After more than a year of shelter in place, masks, no crowds, no hugging, and no family gatherings, things are opening up thanks to all the precautions we’ve taken over the past year, and three effective vaccines now in play.
But people may be feeling a little anxiety, perhaps even a little fear, about going back into crowds and interacting with people in-person. How do we deal with this idea of in-person social interaction after a year or more without doing it?
The Mental Health Center of Denver, on their website mhcd.org, offers some tips on how to handle post-pandemic anxiety. The key is to ease back into social situations and remember that many others may be experiencing and feeling the same things you are. In other words, like the pandemic, in a post-pandemic world, we’re all in this together.
In an article titled “Post-Pandemic Anxiety: How to Handle Re-entering Society,” on mhcd.org, health writer Courtney Hanrahan outlines a few tips for re-entry.
Anxiety – what is it?
Anxiety is a general feeling of dis-ease or worrying about the future. As people begin to enter the “new normal” of a post-pandemic life, some might feel like they are entering a foreign space. When the pandemic began, we went from our familiar lives to a foreign situation of isolation. It has been more than a year since the pandemic began, so now, social interaction might feel like the less-familiar, foreign environment, increasing our anxiety.
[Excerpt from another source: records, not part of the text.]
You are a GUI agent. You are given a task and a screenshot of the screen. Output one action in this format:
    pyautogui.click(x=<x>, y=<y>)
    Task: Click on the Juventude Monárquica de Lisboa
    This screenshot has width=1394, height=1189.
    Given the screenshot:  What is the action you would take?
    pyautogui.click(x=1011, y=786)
But, we have muscle memory.
And the good thing is, the duration of our time of ‘togetherness’ before the pandemic is longer than the duration of the pandemic itself. So, although entering a post-pandemic world might feel foreign at first, we can ease ourselves into it by taking small, baby steps.
How do I cope with being around other people?
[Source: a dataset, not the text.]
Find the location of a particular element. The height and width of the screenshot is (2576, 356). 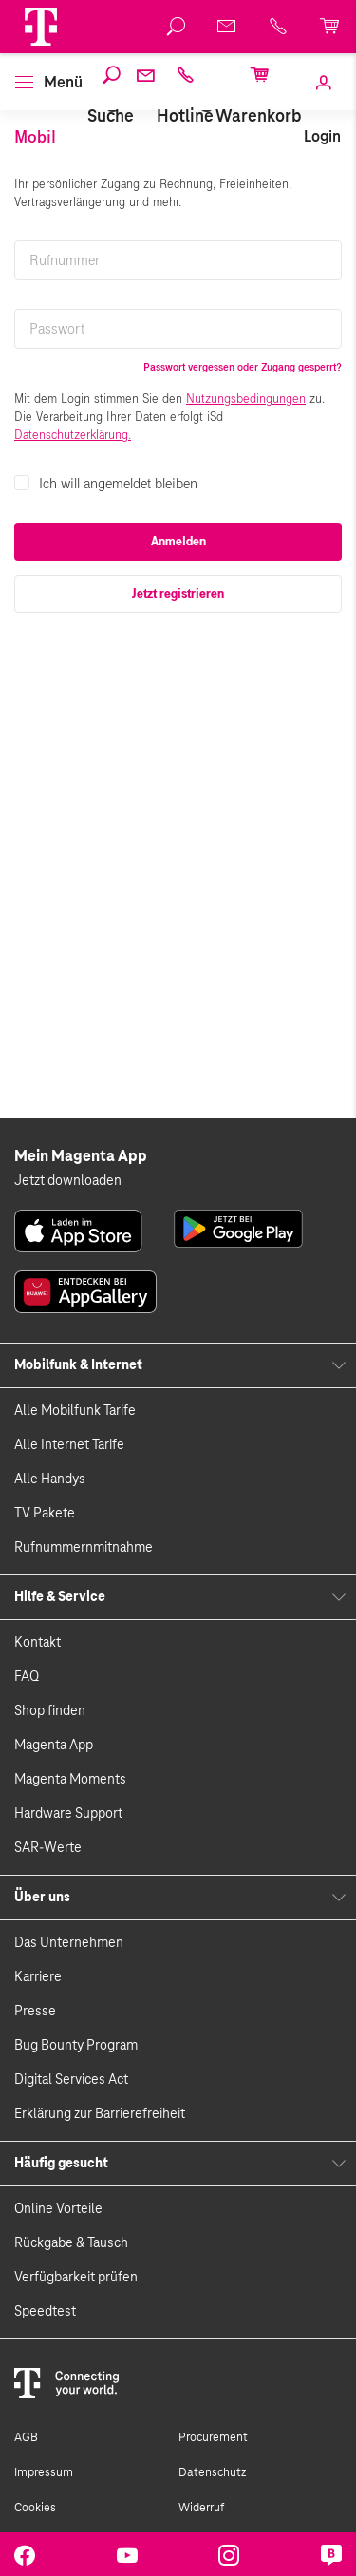 Magenta App [link] is located at coordinates (53, 1745).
Repetition and easing back into things may solve some discomfort. What wouldn’t help is avoidance.
For example, if your employer is returning to in-person operations, take it slow and start by simply visiting the office.
Just go and see how it feels. Try it on. Dipping a toe in and realizing the water isn’t that cold can help trigger that muscle memory. It helps you remember you’ve been there before and it’s safe.
How do I handle the unknown?
A lot of anxiety comes from the unknown, which has been the hallmark of this pandemic. We can find comfort and decrease anxiety by going back to what we do know.
Think about what you have done throughout the pandemic to keep yourself safe and focus on what is in your control. For example, you can wear a mask, wash your hands, meet people outdoors and get vaccinated. Utilize the Centers for Disease Control and Prevention (CDC) and COVID-19 updates from the state of California to stay informed.
In addition, add some structure and predictability into your day.
Scheduling lunch, a walk or an event you can look forward to creates predictability, which can decrease anxiety
We’re in this together.
Anxiety skyrockets when you are the only one feeling that way. Discussing our anxiety around a post-pandemic world openly with friends, family and coworkers can help.
No one is alone in this anxiety of the unknown. It’s a very normal thing to feel. We might not know what it’s going to look like moving forward. But we can have faith that we’re in this together.